More than 20 million people are victims of human trafficking, which includes labor and sex trafficking, according to the Trafficking in Persons report. Forty-four countries are on the “Tier 2 Watch List,” including Bahrain, Cambodia, Haiti, Morocco, Qatar, Sri Lanka, Tunisia and Ukraine. Among the 23 countries on Tier 3, the lowest ranking, are Algeria, North Korea, Libya, Russia and Uzbekistan.
A coalition of anti-trafficking groups, including the Solidarity Center, applauded the State Department’s decision to maintain Uzbekistan on Tier 3. According to the report, Uzbekistan’s “government-compelled forced labor of men, women, and children remains endemic during the annual cotton harvest….There were reports that some children aged 15 to 17 faced expulsion from school for refusing to pick cotton.”
Illegal profits from forced labor account for $51 billion per year, according to the International Labor Organization (ILO).

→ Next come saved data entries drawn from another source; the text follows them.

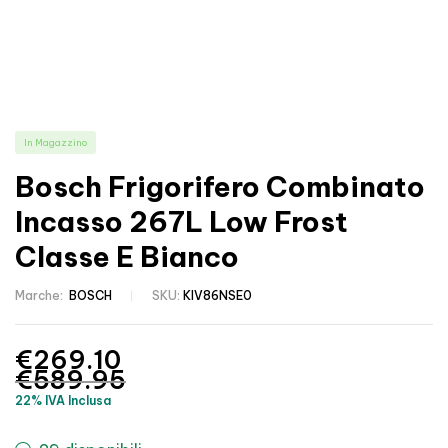
In Magazzino
Bosch Frigorifero Combinato
Incasso 267L Low Frost
Classe E Bianco
Marche:
BOSCH
SKU:
KIV86NSE0
€
269.10
€
589.95
22% IVA Inclusa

The Trafficking in Persons report highlights the high incidence of forced labor in the fishing and mining industries.
Fifty-one narratives in the report identify abuses in the fishing industry, including “men that are enslaved out on the boats out at sea” and in seafood packing, said Luis CdeBaca, Ambassador-at-Large, Office to Monitor and Combat Trafficking in Persons.
“We’ve also seen forced labor in mining noted in the narratives of 46 countries and zero prosecutions or convictions around the world, including diamond mining in North Africa and gold mining in Peru, CdeBaca said at a briefing on the report’s release Friday.
The Trafficking in Persons report, which has been issued annually for 14 years, covers 188 countries and “is a critical tool in the global fight against modern slavery and puts necessary pressure on governments to take a hard look at their efforts to stop human trafficking,” said Polaris Project CEO Bradley Myles.